--- AVAILABLE DATA ---

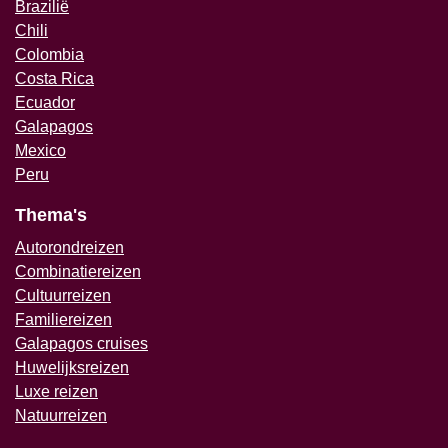
Brazilië
Chili
Colombia
Costa Rica
Ecuador
Galapagos
Mexico
Peru
Thema's
Autorondreizen
Combinatiereizen
Cultuurreizen
Familiereizen
Galapagos cruises
Huwelijksreizen
Luxe reizen
Natuurreizen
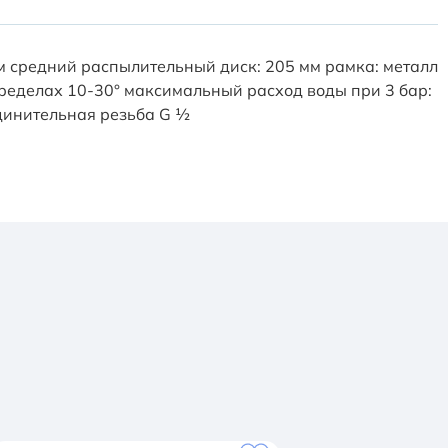
мм средний распылительный диск: 205 мм рамка: металл
ределах 10-30° максимальный расход воды при 3 бар:
единительная резьба G ½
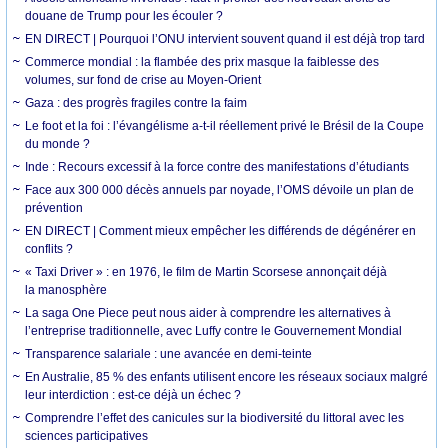
douane de Trump pour les écouler ?
EN DIRECT | Pourquoi l’ONU intervient souvent quand il est déjà trop tard
Commerce mondial : la flambée des prix masque la faiblesse des
volumes, sur fond de crise au Moyen-Orient
Gaza : des progrès fragiles contre la faim
Le foot et la foi : l’évangélisme a-t-il réellement privé le Brésil de la Coupe
du monde ?
Inde : Recours excessif à la force contre des manifestations d’étudiants
Face aux 300 000 décès annuels par noyade, l’OMS dévoile un plan de
prévention
EN DIRECT | Comment mieux empêcher les différends de dégénérer en
conflits ?
« Taxi Driver » : en 1976, le film de Martin Scorsese annonçait déjà
la manosphère
La saga One Piece peut nous aider à comprendre les alternatives à
l’entreprise traditionnelle, avec Luffy contre le Gouvernement Mondial
Transparence salariale : une avancée en demi-teinte
En Australie, 85 % des enfants utilisent encore les réseaux sociaux malgré
leur interdiction : est-ce déjà un échec ?
Comprendre l’effet des canicules sur la biodiversité du littoral avec les
sciences participatives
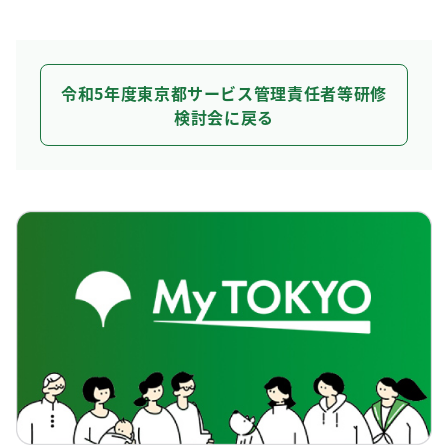
令和5年度東京都サービス管理責任者等研修
検討会に戻る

---

**WHAT YOU WILL DO**
The reply should hold the lines from the top of the records through the line containing "единительная резьба G ½", reproduced exactly, and no pictures.

**ANSWER SPACE**
Brazilië
Chili
Colombia
Costa Rica
Ecuador
Galapagos
Mexico
Peru
Thema's
Autorondreizen
Combinatiereizen
Cultuurreizen
Familiereizen
Galapagos cruises
Huwelijksreizen
Luxe reizen
Natuurreizen
мм средний распылительный диск: 205 мм рамка: металл
ределах 10-30° максимальный расход воды при 3 бар:
единительная резьба G ½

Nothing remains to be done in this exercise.